Landscapes while wandering the planet

Climbing the TarLa

I am woken early morning by the Dutch guy. He is not feeling well. It seems that some of his previous allergies have reappeared and his face is swollen. Painkillers have had no effect, and it seems it is best for him to leave for Leh. Our guide runs down the mountains and is back in an hour. He says something can be arranged to take him back to Leh safe. Our guide leaves us and we are on the mercy of the donkey man and the donkeys to climb the TarLa. As the sun lights up the surroundings, I realize that we had camped by the beautiful Kela Tso – or Lake Kela.

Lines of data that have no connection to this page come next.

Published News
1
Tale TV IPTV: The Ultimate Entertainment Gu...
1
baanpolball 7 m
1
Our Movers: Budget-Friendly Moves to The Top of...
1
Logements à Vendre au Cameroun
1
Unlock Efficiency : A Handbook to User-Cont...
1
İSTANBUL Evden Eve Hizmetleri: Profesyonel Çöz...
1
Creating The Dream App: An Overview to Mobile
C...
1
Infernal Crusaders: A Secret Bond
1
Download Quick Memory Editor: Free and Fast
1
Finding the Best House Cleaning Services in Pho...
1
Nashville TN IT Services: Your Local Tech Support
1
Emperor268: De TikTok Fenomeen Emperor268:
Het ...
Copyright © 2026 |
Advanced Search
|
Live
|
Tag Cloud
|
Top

Morning reflection in a fresh water pond

Morning reflection in a fresh water pond

It is a beautiful morning though and I click some shots before breakfast. Breakfast is heavy in anticipation of a big climb ahead and so are our lunch packs.

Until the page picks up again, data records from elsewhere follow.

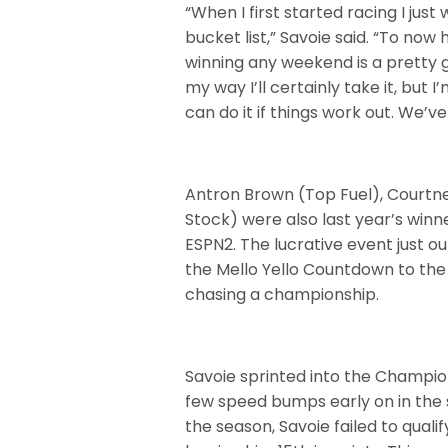
“When I first started racing I jus
bucket list,” Savoie said. “To no
winning any weekend is a pretty g
my way I’ll certainly take it, but
can do it if things work out. We
Antron Brown (Top Fuel), Courtn
Stock) were also last year’s winn
ESPN2. The lucrative event just out
the Mello Yello Countdown to the
chasing a championship.
Savoie sprinted into the Champio
few speed bumps early on in the s
the season, Savoie failed to quali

We begin steady and I think the donkeys have a tough day! No grass on the way either, the landscape is really barren. I follow a stream uphill as it flows through loose gravel and stones. Water always takes the path of least resistance and I thought that would be the best route to take. 3 hours later we stop at a fork and finish off our lunch packets, gain some more energy and start all over again.

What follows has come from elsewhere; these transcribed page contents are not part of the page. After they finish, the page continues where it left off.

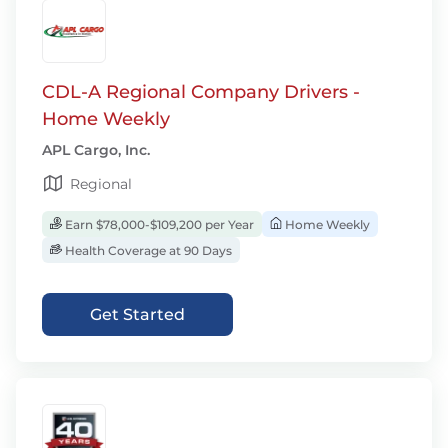
CDL-A Regional Company Drivers -
Home Weekly
APL Cargo, Inc.
Regional
Earn $78,000-$109,200 per Year
Home Weekly
Health Coverage at 90 Days
Get Started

Donkeys climbing the final stretch of the TarLa

Donkeys climbing the final stretch of the TarLa

After about a 5 hour climb, we finally reach TarLa. It is a beautiful view from here and it is my first climb over 5000m. TarLa is precisely at 5250m. It is awesome to be able to walk on both the sides of a mountain simultaneously (with one foot on either side). On the way down, its a tougher walk. With loose stones and gravel, you really need to watch your step, and not slide to the bottom of the hill. Also, it is amazing how quickly you can make your knees wilt under the pressure. On our way we encountered a dead horse. Its intestines lay about 50 feet from the body, and from all clues it looked like a carnivorous attack, rather than a natural death. Our donkey man informed us that it was a snow leopard, that cut short the horse’s life about 2 days ago. Apparently, it was still enjoying the kill. Another 3 hours of climbing down and we decide to call it a day in the middle of nowhere on the sloping and sliding side of the Himalayas, with just a water stream to our company. We anticipated that in case a snow leopard attacked, the donkeys might just be the first preys! with no more energy to spend, we waited patiently for the dinner and headed for hte sleeping bags soon after!